- THE PROBLEM -
Lines with the word "supply" in them are the ones to copy from the records.

[Records excerpted from a collection]
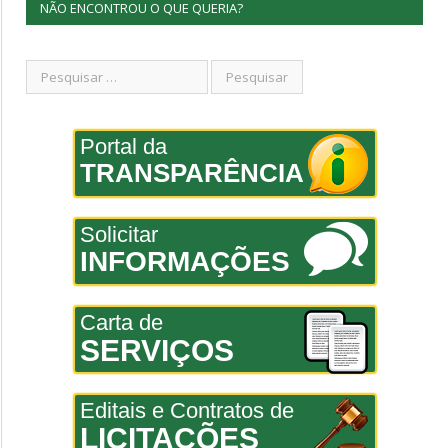
NÃO ENCONTROU O QUE QUERIA?
Portal da
TRANSPARÊNCIA
Solicitar
INFORMAÇÕES
Carta de
SERVIÇOS
Editais e Contratos de
LICITAÇÕES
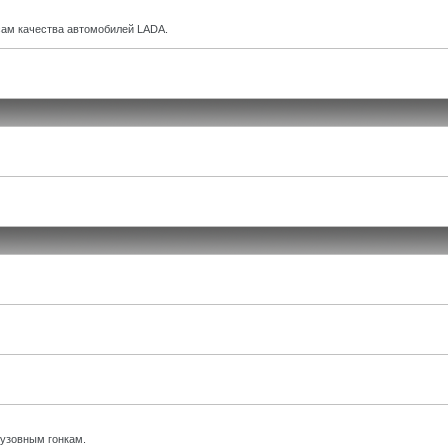
ам качества автомобилей LADA.
кузовным гонкам.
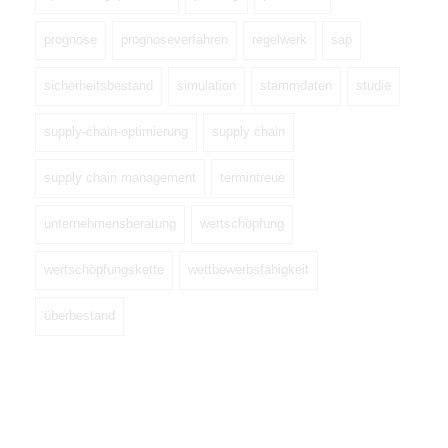
prognose
prognoseverfahren
regelwerk
sap
sicherheitsbestand
simulation
stammdaten
studie
supply-chain-optimierung
supply chain
supply chain management
termintreue
unternehmensberatung
wertschöpfung
wertschöpfungskette
wettbewerbsfähigkeit
überbestand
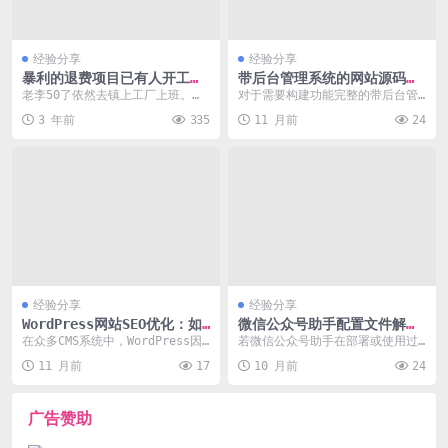
经验分享
经验分享
暴利的退费项目已有人开工作
带后台管理系统的网站源码
室
功能完整性常见需求排查与解
老李50了依然去镇上工厂上班。干
对于需要构建功能完整的带后台管
决
电气焊月工资7000-8000，平时舍
理系统的网站源码，用户在部署和
3 年前
335
11 月前
24
不得吃穿，...
使用过程中常遇到配置...
经验分享
经验分享
WordPress网站SEO优化：如
微信公众号助手配置文件解析
何提升百度搜索排名？
与错误修复
在众多CMS系统中，WordPress因
若微信公众号助手在部署或使用过
其开放源代码和丰富的插件生态，
程中遇到配置加载失败、功能异常
11 月前
17
10 月前
24
成为网站建...
等问题，通常与`co...
广告赞助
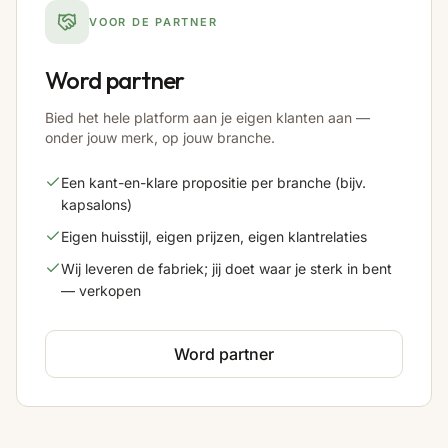
VOOR DE PARTNER
Word partner
Bied het hele platform aan je eigen klanten aan —
onder jouw merk, op jouw branche.
Een kant-en-klare propositie per branche (bijv.
kapsalons)
Eigen huisstijl, eigen prijzen, eigen klantrelaties
Wij leveren de fabriek; jij doet waar je sterk in bent
— verkopen
Word partner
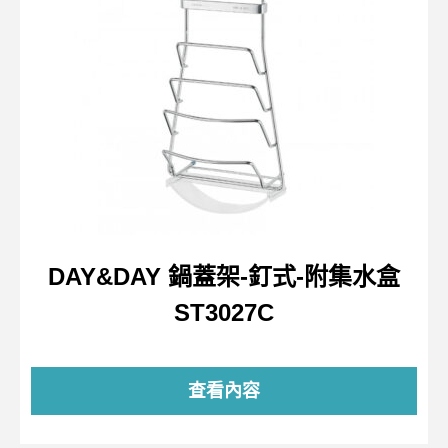
DAY&DAY 鍋蓋架-釘式-附集水盒
ST3027C
查看內容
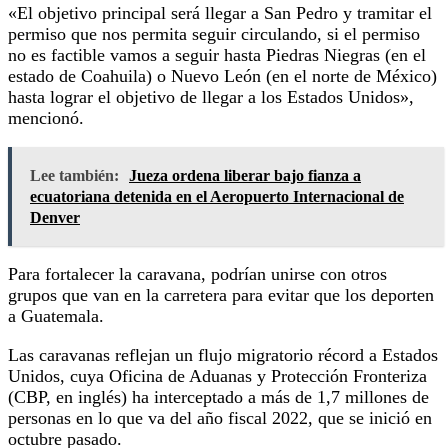
«El objetivo principal será llegar a San Pedro y tramitar el
permiso que nos permita seguir circulando, si el permiso
no es factible vamos a seguir hasta Piedras Niegras (en el
estado de Coahuila) o Nuevo León (en el norte de México)
hasta lograr el objetivo de llegar a los Estados Unidos»,
mencionó.
Lee también:
Jueza ordena liberar bajo fianza a
ecuatoriana detenida en el Aeropuerto Internacional de
Denver
Para fortalecer la caravana, podrían unirse con otros
grupos que van en la carretera para evitar que los deporten
a Guatemala.
Las caravanas reflejan un flujo migratorio récord a Estados
Unidos, cuya Oficina de Aduanas y Protección Fronteriza
(CBP, en inglés) ha interceptado a más de 1,7 millones de
personas en lo que va del año fiscal 2022, que se inició en
octubre pasado.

- REPLY -
supply-chain-optimierung
supply chain
supply chain management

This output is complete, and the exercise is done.